Dean White's top ranking appears in the January 2013 issue of the magazine, which features a photograph of her on the cover alongside images of three colleagues who also made the list of 2012's Most Influential People in Legal Education. National Jurist says that Dean White and the others "are influencing the ongoing debate about legal education" at a time when applications to many law schools are trending downward and the landscape for legal careers is uncertain. The authors of the article accompanying the list call Dean White a "passionate advocate for improving legal education."
In its top-25 list, National Jurist includes a dozen law deans, 11 law professors, a legal education advocate and, holding down the list's tenth spot, the entire faculty of Washington and Lee University School of Law. The top rung on the list is held by Brian Tamanaha, Professor at Washington University School of Law, followed by William Henderson, Professor at Indiana University Maurer School of Law; Frank H. Wu, Chancellor and Dean of the University of California Hastings College of the Law; Erwin Chemerinsky, Dean of the University of California Irvine School of Law; and Kyle McEntee, co-founder of Law School Transparency. Dean White is in sixth place. (Read the article here.)
The magazine quotes Dean White as highlighting the "special training and capacities and obligations that lawyers have to help solve problems and help our society work well."
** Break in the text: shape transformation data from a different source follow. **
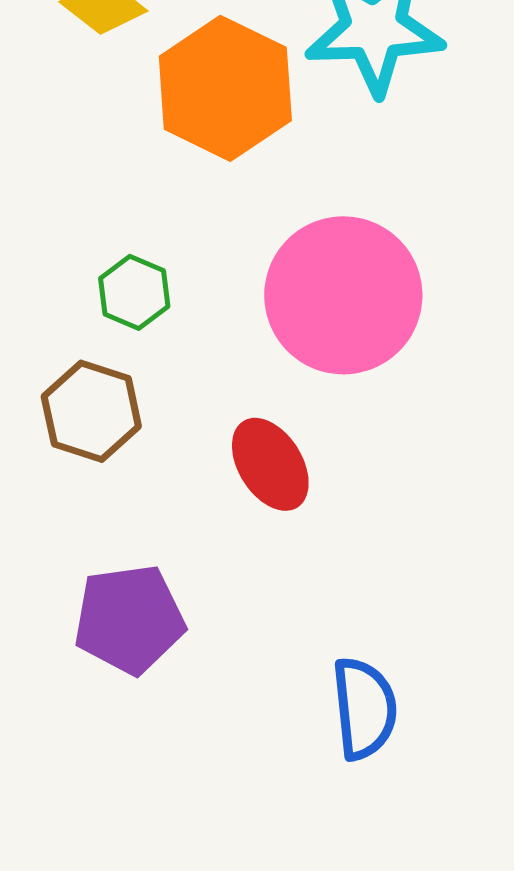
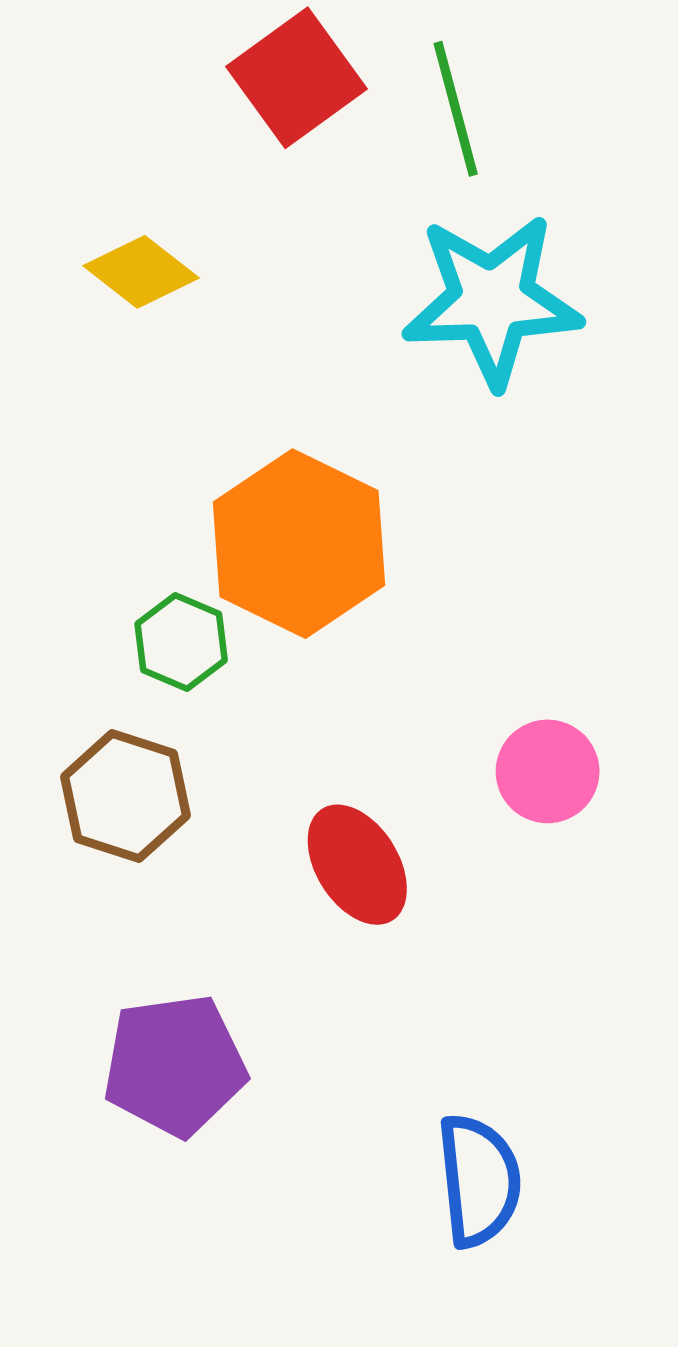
orange hexagon: (225, 88) -> (299, 544), moved
pink circle: (343, 295) -> (548, 771), moved, size x0.5

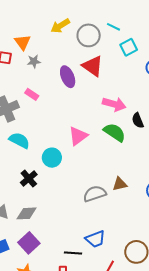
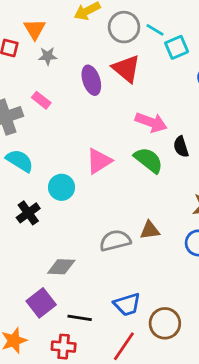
cyan line: (113, 27) -> (155, 30), moved
gray diamond: (27, 213) -> (61, 267), moved
blue trapezoid: (95, 239) -> (127, 304), moved
purple square: (29, 243) -> (41, 303), moved

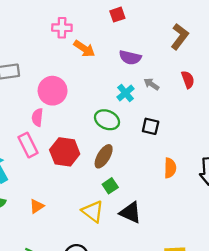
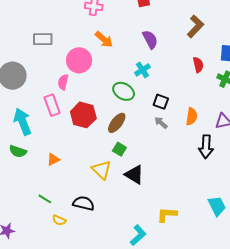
orange arrow: (84, 49) -> (104, 39), moved
purple semicircle: (130, 57) -> (150, 39), turned -138
gray arrow: (151, 84) -> (161, 123), moved
orange semicircle: (170, 168) -> (192, 116), moved
green square: (110, 186) -> (119, 149), turned -32

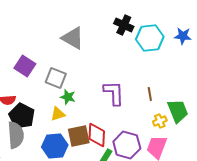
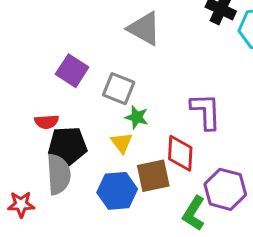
yellow triangle: (58, 114) -> (122, 143), turned -49
black pentagon: (22, 116) -> (68, 146), turned -30
red diamond: (97, 135) -> (180, 153), moved

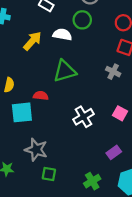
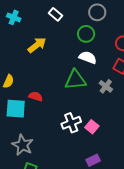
white semicircle: (62, 35) -> (88, 57), moved
green triangle: (65, 71) -> (75, 80), moved
pink square: (120, 113) -> (92, 127), moved

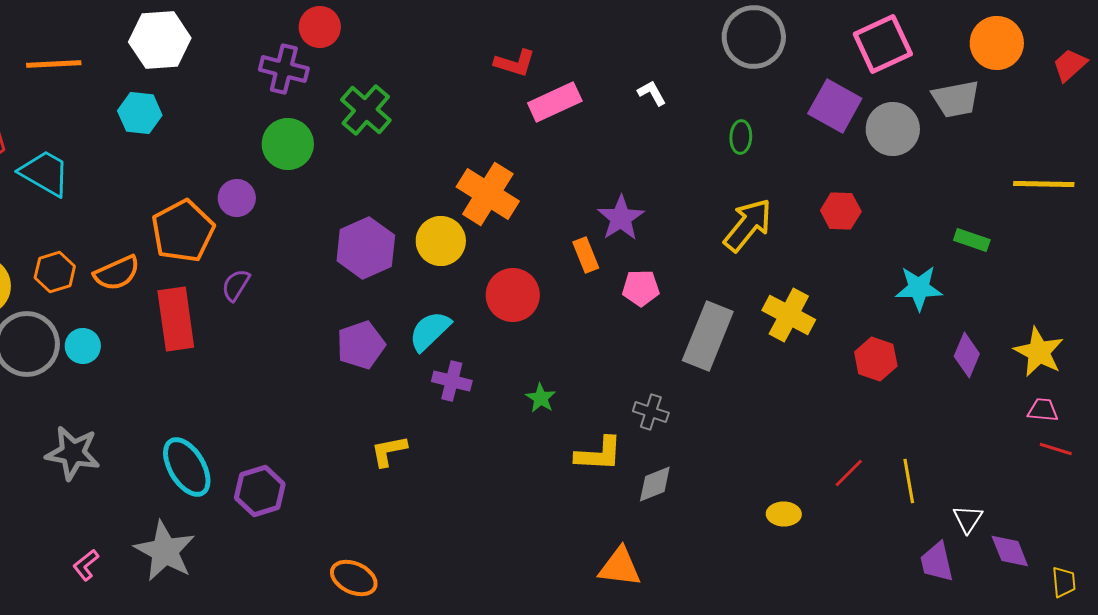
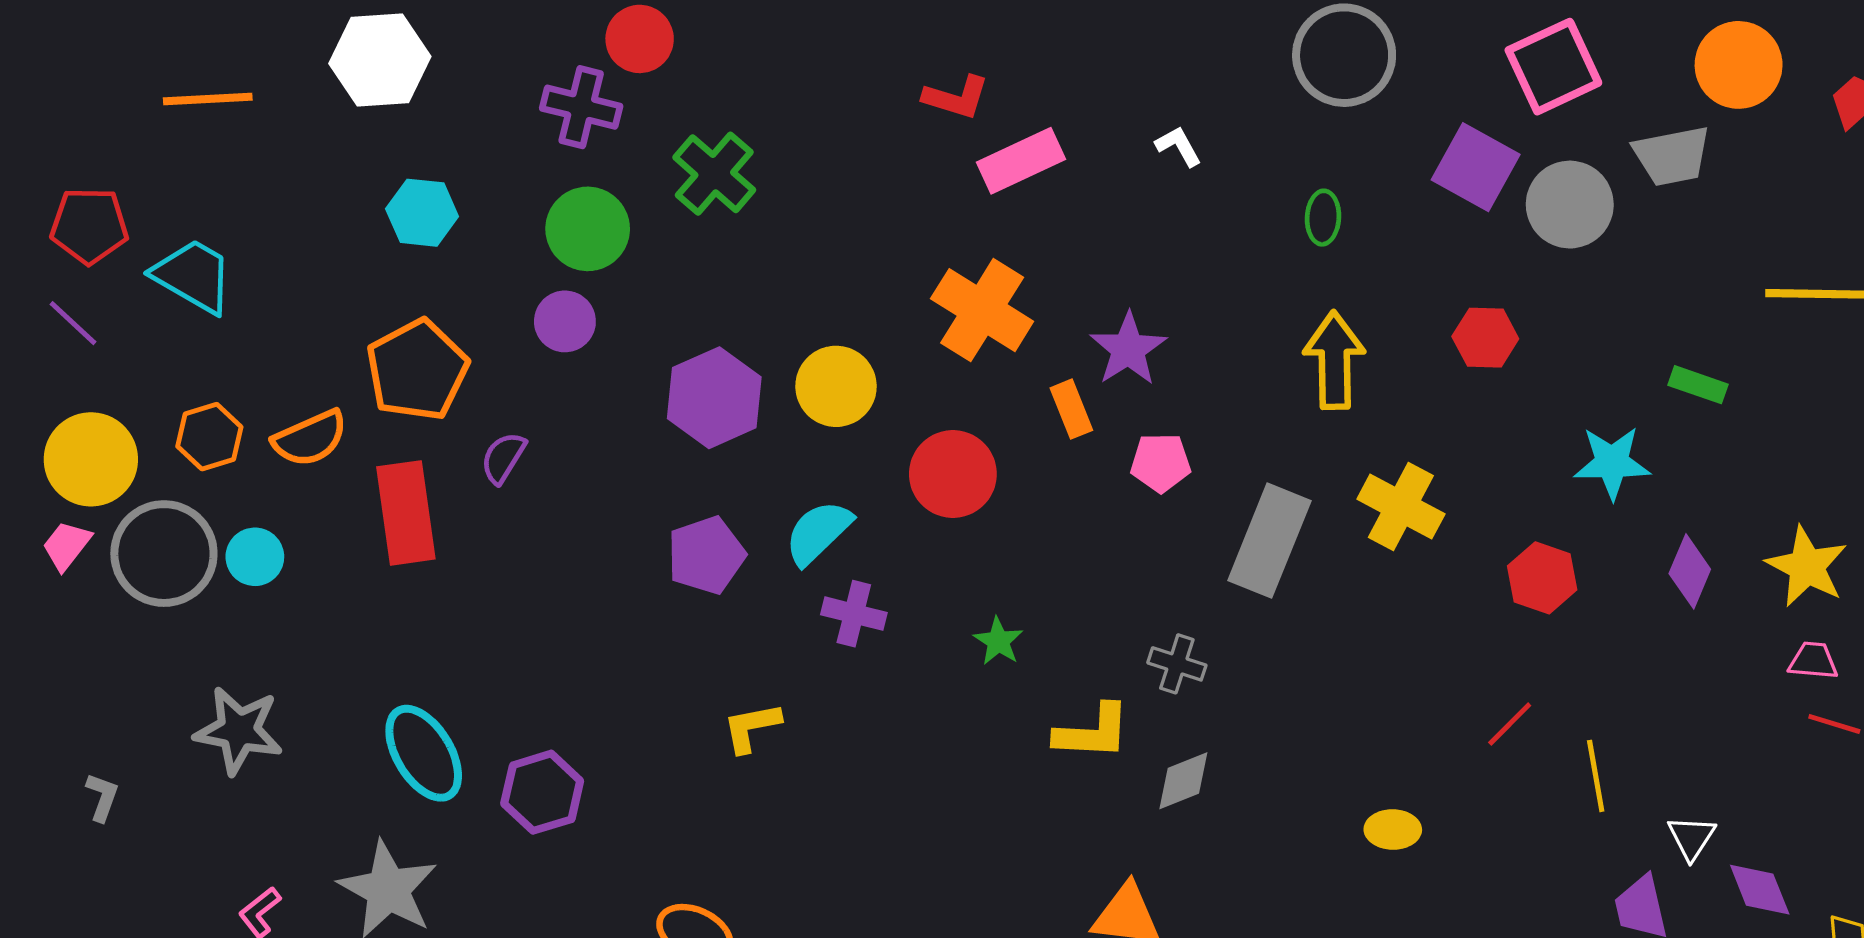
cyan hexagon: (140, 113) -> (422, 213), moved
orange cross: (488, 194) -> (982, 310), moved
purple circle: (237, 198) -> (565, 321), moved
yellow arrow: (748, 225) -> (1334, 360), turned -40
red line: (849, 473) -> (1510, 724), moved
The article goes on to describe two of the groundbreaking programs she has spearheaded since taking the reins at Miami Law in 2009: LawWithoutWalls, which draws on the talents of students and faculty from 18 academic institutions around the world to discover innovations in legal education and practice, and Legal Corps, a unique fellowship program that places Miami Law graduates in non-profit and public sector organizations nationwide and overseas. National Jurist also notes that Dean White has increased significantly the number of clinics at the law school, boosting the outreach work that students perform beyond the campus as a way of increasing the variety and depth of their skills.
"We need lawyers who are thinking about changes in the legal profession and what that means for legal education, so that the people in legal education are educating people for the world of 10 to 20 years from now," Dean White told the magazine. The article says that Dean White seeks to change funding models for legal education so that students do not graduate with such heavy loads of debt.
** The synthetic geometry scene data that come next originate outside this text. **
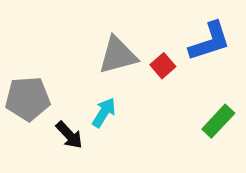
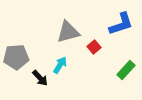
red square: (163, 66) -> (94, 47), moved

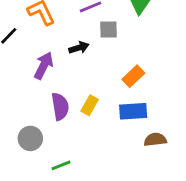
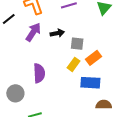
gray square: (108, 30) -> (77, 44), moved
purple arrow: (44, 66) -> (33, 32), moved
yellow rectangle: (90, 105) -> (74, 64), moved

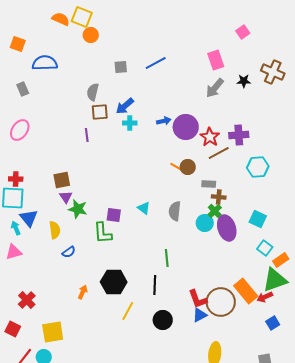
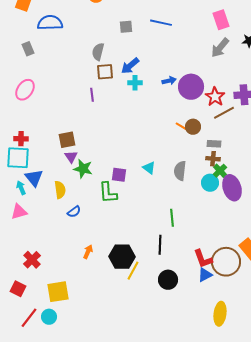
blue line: (156, 63) -> (161, 23), turned 40
brown cross: (219, 197) -> (213, 159), moved
black hexagon: (114, 282) -> (122, 257), moved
Dean White spent a decade at the helm of the Arizona State University Sandra Day O'Connor College of Law before moving to Florida to become became Miami Law's eleventh dean. In 2011, she was cited by University of Chicago Law Professor Brian Leiter as one of the country's nine most transformative law deans, an accolade inspired in large part by her determination to adapt to the evolving legal landscape by making new ideas and technological innovations available to law students. Dean White's is the only name that appears on both the Leiter and National Jurist lists.
The magazine asked 350 people in legal education, including many law school deans, to rate legal educators and advocates based on how much he or she had influenced them in the preceding 12 months. The editors announced the final 25 in early December, but not their ranking. The more detailed list, with Professor Tamanaha at the top, was released last week.